Crônica da Cidade

Correio Braziliense
postado em 18/09/2020 22:20 / atualizado em 18/09/2020 22:20

A moça da faxina

A moça que faz faxina saiu para jogar o lixo na lixeira compartilhada do andar, e demorou a voltar. Achei, por um momento, que ela tivesse ido embora sem receber o pagamento.
Passados cinco minutos, ela retornou com uma sacola. Enquanto a abria, falava sem embaraço, mas esperando minha aprovação, que alguém havia dispensado algum item de valor — um par de sapatênis. “Veja, ainda dá pra usar. Parecem novos.”
Inicialmente, eu não soube como reagir. Foi uma cena inesperada. Alguém, que acabara de limpar minha casa e levar para fora o lixo, achou algo de valor na lixeira. Tentava organizar minhas ideias. Refleti, rapidamente, sobre pagar alguém para limpar meus cômodos, sobre a vida daquela senhora...
Ela ainda parecia querer minha aprovação para levar o sapatênis rejeitado por algum vizinho. Concordei que ele estava em bom estado, que poderia ser utilizado depois de limpo. Perguntei-me se não havia nada em minhas coisas que eu pudesse doar. Enquanto isso, ela me mostrava detalhadamente o calçado.
Essa senhora fazia faxina para meus pais desde minha adolescência. Também era zeladora do prédio onde morávamos. Meus velhos se mudaram para o interior, e eu morei provisoriamente em outros lugares, para finalmente me estabelecer em um apartamento mais novo, com algum conforto. Durante todo esse tempo, ela continuou como faxineira em nosso antigo endereço e, ocasionalmente, em meus lares.
Um filme se passou em minha cabeça. Minha juventude com meus pais, aquela moça a limpar o nosso apartamento. Sempre após a faxina, minha mãe doava algumas coisas para ela, de alimentos a itens domésticos.
Além do trabalho regular, ela continuava a faxinar e a depender de doações. Pouca coisa havia mudado. Ela deixara de contar com a ajuda de minha mãe e de outros idosos, do antigo condomínio, que acabaram morrendo. Eu não havia doado nada desde que ela passara a limpar meu apartamento, apenas a remunerava pelo serviço prestado.
Na tentativa de me redimir, procurei algo na geladeira.
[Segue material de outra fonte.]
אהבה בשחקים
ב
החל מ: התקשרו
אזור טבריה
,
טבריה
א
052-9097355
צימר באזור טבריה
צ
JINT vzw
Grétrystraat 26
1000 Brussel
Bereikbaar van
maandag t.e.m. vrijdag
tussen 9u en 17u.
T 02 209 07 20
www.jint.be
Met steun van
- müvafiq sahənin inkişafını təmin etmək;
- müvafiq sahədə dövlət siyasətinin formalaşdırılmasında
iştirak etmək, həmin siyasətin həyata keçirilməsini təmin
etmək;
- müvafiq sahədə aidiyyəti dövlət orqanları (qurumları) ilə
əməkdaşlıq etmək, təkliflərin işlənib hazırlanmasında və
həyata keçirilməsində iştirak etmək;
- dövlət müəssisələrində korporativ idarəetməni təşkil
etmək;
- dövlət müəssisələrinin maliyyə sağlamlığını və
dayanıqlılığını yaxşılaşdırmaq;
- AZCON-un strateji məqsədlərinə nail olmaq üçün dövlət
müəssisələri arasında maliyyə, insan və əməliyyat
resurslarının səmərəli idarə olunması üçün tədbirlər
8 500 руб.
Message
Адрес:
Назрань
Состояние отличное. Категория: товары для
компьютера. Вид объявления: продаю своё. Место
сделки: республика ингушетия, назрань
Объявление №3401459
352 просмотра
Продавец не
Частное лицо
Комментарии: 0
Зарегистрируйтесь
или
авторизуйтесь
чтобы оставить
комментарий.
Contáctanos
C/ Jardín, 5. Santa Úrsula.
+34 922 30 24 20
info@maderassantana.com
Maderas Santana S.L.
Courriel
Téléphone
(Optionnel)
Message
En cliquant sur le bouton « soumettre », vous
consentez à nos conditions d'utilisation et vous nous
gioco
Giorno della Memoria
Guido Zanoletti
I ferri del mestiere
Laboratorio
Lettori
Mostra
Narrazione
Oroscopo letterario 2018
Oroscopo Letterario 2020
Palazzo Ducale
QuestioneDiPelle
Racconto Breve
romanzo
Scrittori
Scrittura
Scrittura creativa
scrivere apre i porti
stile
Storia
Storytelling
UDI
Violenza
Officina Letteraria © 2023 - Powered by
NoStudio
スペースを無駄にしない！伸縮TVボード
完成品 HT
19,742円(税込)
Não havia nada de valor para ela e família (raramente cozinho). Desci e comprei duas marmitas para nosso almoço. Insisti que ela comesse comigo à mesa, mas ela preferiu ficar na cozinha. Meus pais faziam o mesmo convite, e ele sempre era negado. Ela não comeu tudo, disse que era muita comida e que levaria para casa.
Entrei em uma discussão comigo mesmo, que não me fez muito bem naquele momento, mas foi um tapa na cara. Como fazer diferente, ir além da terceirização da faxina? “Dou uma oportunidade a alguém...” — que bacana, heim, Adson?
Após o almoço, enquanto a senhora retornava ao trabalho, comentou que sua filha prestaria vestibular. Queira Deus que ela tenha uma vida melhor.